Bacitracin Test: Principle, Procedure, Results

By Acharya Tankeshwar •  Updated: 05/03/22 •  2 min read

Bacitracin is a bactericidal drug useful in the treatment of superficial skin infections but too toxic for systemic use. Bacitracin is a polypeptide antibiotic produced by Bacillus subtilis. This drug interferes with the peptidoglycan synthesis of bacteria. The presumptive identification of group A streptococci (GAS) is usually done by testing for sensitivity to bacitracin.


Bacitracin test is used to determine the effect of a small amount of bacitracin (0.04 IU or 0.05 IU not higher) on an organism. Streptococcus pyogenes (Group A Streptococciis inhibited by the small amount of bacitracin in the disk; other beta-hemolytic streptococci usually are not.  Some laboratories do not recommend the use of 0.04 U bacitracin disk as Lancefield groups C and G streptococci may occasionally also show susceptibility to bacitracin. PYR reaction can confirm the isolate as S. pyogenes as it’s the only beta-hemolytic streptococci that gives a positive PYR reaction.

Biochemical test for identification of GPC
Identification chart for Gram-positive cocci Source:

Quality Control

Perform sterility testing and performance testing blood agar plate and/or chocolate agar plate according to CLSI guidelines.

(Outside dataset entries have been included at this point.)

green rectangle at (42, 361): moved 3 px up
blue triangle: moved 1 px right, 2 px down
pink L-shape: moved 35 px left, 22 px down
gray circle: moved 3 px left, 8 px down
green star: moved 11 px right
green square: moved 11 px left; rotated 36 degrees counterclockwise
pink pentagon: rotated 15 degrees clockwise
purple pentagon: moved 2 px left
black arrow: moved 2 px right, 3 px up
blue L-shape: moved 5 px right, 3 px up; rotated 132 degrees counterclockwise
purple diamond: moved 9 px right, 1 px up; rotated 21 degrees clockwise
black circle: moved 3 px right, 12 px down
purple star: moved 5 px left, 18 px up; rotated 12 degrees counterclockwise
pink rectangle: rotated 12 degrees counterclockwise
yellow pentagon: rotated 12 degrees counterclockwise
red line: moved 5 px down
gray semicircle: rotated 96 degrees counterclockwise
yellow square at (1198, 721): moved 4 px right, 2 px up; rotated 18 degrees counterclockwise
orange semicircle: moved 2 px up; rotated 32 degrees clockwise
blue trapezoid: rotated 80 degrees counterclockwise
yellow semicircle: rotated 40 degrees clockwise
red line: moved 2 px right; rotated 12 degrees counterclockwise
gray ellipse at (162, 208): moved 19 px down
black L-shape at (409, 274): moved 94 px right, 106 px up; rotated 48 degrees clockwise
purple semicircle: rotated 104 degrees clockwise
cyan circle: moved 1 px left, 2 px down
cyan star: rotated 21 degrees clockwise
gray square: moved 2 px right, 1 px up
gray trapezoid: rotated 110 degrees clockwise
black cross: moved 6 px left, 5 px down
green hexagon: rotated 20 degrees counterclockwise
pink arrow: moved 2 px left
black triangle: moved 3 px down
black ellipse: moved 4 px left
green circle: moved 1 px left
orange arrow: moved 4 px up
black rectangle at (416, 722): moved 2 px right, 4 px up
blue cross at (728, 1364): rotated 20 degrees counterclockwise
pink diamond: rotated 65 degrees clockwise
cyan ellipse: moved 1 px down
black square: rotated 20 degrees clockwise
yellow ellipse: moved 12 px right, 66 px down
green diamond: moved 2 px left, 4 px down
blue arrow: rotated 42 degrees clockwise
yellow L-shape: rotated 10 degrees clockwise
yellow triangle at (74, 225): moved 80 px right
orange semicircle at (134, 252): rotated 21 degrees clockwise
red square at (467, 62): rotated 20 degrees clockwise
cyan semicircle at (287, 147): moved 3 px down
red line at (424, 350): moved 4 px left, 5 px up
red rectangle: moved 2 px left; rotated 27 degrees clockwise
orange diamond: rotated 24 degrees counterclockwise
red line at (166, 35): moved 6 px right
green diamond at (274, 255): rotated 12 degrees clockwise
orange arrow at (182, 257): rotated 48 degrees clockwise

Test the disk potency after each shipment or purchase of the bacitracin disk with the appropriate test organism.

Test organismBacitracin (10 IU) zone size
Haemophilus influenzae ATCC 10211No zone  
Staphylococcus epidermidis ATCC 1222812 mm

Procedure of Bacitracin test

  1. Using an inoculating loop, streak two or three suspect colonies of a pure culture onto a blood agar plate.*
  2. Using heated forceps, place a bacitracin disk in the first quadrant (area of heaviest growth). Gently tap the disk to ensure adequate contact with the agar surface.
  3. Incubate the plate for 18 to 24 hours at 35oC in CO2.
  4. Look for a zone of inhibition around the disk.
Bacitracin (A disk) test for identifying Streptococcus pyogenes
Image 2:Bacitracin (A disk) test for identifying Streptococcus pyogenes

*Note: If used on direct sputum culture plates, use chocolate agar for bacitracin and blood agar plate for optochin. Addition of bacitracin disk (not Taxo A) to chocolate agar inhibits upper respiratory microbiota and improves detection of Haemophilus influenzae.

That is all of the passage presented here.